Derivative Financial Instruments and Risk Management

   
 

In the normal course of business, the Company is exposed to fluctuations in interest rates and the exchange rates associated with foreign currencies. The Company’s primary objective for holding derivative financial instruments is to manage foreign currency exchange rate risk.

   
 

Foreign Currency Exchange Rate Risk

   
 

The Company accounts for derivative instruments, consisting of foreign currency forward contracts, pursuant to the provisions of SFAS 161, effective at the beginning of the first quarter of fiscal year 2010. SFAS 161 was incorporated into ASC 815 which requires the Company to measure derivative instruments at fair value and record them in our balance sheet as either an asset or liability and expands financial reporting about derivative instruments and hedging activities by requiring enhanced disclosures to enable investors to better understand their effects on an entity’s financial position, results of operations and cash flows. The Company does not use derivative instruments for trading purposes. ASC 815 also requires qualitative disclosures about objectives and strategies for using derivatives, quantitative disclosures about fair value amounts of and gains and losses on derivative instruments, and disclosures about credit-risk-related contingent features in derivative agreements.

   
 

A majority of the Company’s revenue activities are transacted in U.S. dollars. However, the Company is exposed to foreign currency exchange rate risk inherent in conducting business globally in numerous currencies, of which the most significant to the Company’s operations for the six months ended October 31, 2013 is the Canadian dollar.
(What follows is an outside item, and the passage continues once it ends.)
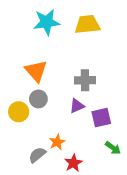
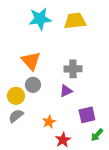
purple square: (101, 118) -> (87, 115), moved
green arrow: (113, 148) -> (97, 135), moved, turned 96
gray semicircle: (37, 155) -> (16, 116), moved

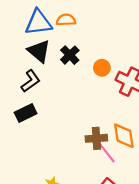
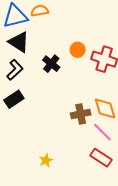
black cross: (70, 55) -> (51, 64), moved
pink line: (107, 153) -> (102, 132), moved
The Company is primarily exposed to a strengthening Canadian dollar as the Company’s operating expenses are primarily denominated in Canadian dollars while revenues are primarily denominated in U.S. dollars. The Company’s foreign currency risk management program includes foreign currency derivatives with cash flow hedge accounting designation that utilizes foreign currency forward contracts to hedge exposures to the variability in the U.S. dollar equivalent of anticipated non-U.S. dollar-denominated cash flows. These instruments generally have a maturity of less than one year. For these derivatives, the company reports the after-tax gain or loss from the effective portion of the hedge as a component of accumulated other comprehensive income (loss) in stockholders’ equity and reclassifies it into earnings in the same period in which the hedged transaction affects earnings, and within the same line item on the consolidated statements of operations as the impact of the hedged transaction.

 

The Company also routinely enters into foreign currency forward contracts, not designated as hedging instruments, to protect the Company from fluctuations in exchange rates. As of October 31, 2013, the Company had $4,000,000 of notional value foreign currency forward contracts maturing through February 28, 2014. Notional amounts do not quantify risk or represent assets or liabilities of the Company, but are used in the calculation of cash settlements under the contracts. The fair value marked to market gain (loss) of forward contracts as of October 31, 2013 is ($9,814).

   
 

Fair Value Measurement

   
 

When available, the Company uses quoted market prices to determine fair value, and classifies such measurements within Level 1. In some cases where market prices are not available, the Company makes use of observable market–based inputs to calculate fair value, in which case the measurements are classified within Level 2. If quoted or observable market prices are not available, fair value is based upon internally developed models that use, where possible, current market–based parameters such as interest rates, yield curves and currency rates. These measurements are classified within Level 3.

   
 

Fair value measurements are classified according to the lowest level input or value–driver that is significant to the valuation. A measurement may therefore be classified within Level 3 even though there may be significant inputs that are readily observable.

   
 

Fair value measurement includes the consideration of non–performance risk. Non–performance risk refers to the risk that an obligation (either by a counterparty or the Company) will not be fulfilled. For financial assets traded in an active market (Level 1), the non–performance risk is included in the market price. For certain other financial assets and liabilities (Level 2 and 3), the Company’s fair value calculations have been adjusted accordingly.

   
 

The fair value of the derivative instrument is primarily based on the standard industry accepted binomial model. The following table presents the Company’s assets and liabilities that are measured at fair value on a recurring basis.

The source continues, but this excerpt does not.